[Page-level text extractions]
━━━━━━━━━━

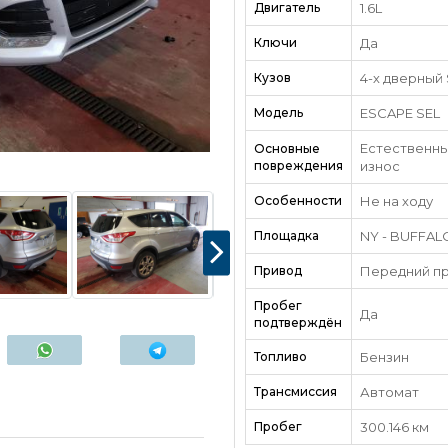
Двигатель
1.6L
Ключи
Да
Кузов
4-х дверный
Модель
ESCAPE SEL
Естественн
Основные
повреждения
износ
Особенности
Не на ходу
Площадка
NY - BUFFAL
Привод
Передний п
Пробег
Да
подтверждён
Топливо
Бензин
Трансмиссия
Автомат
Пробег
300.146 км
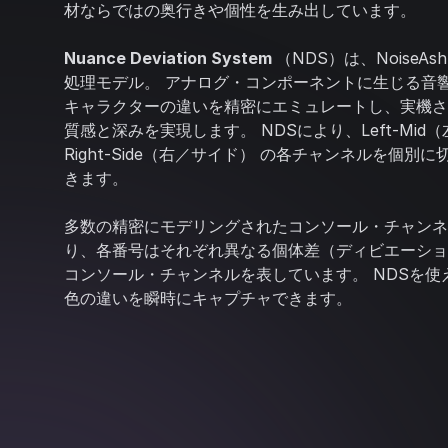
材ならではの奥行きや個性を生み出しています。
Nuance Deviation System
（NDS）は、NoiseAs
処理モデル。 アナログ・コンポーネントに生じる音
キャラクターの違いを精密にエミュレートし、実機さ
質感と深みを実現します。 NDSにより、Left-Mid
Right-Side（右／サイド） の各チャンネルを個別
きます。
多数の精密にモデリングされたコンソール・チャンネ
り、各番号はそれぞれ異なる個体差（ディビエーショ
コンソール・チャンネルを表しています。 NDSを使
色の違いを瞬時にキャプチャできます。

━━━━━━━━━━

* **Task goal**
All lines from the one containing "多数の精密にモデリングされたコンソール・チャンネ" through the end of the data, and no others, are to be given again word for word.

* **Solved problem**
多数の精密にモデリングされたコンソール・チャンネ
り、各番号はそれぞれ異なる個体差（ディビエーショ
コンソール・チャンネルを表しています。 NDSを使
色の違いを瞬時にキャプチャできます。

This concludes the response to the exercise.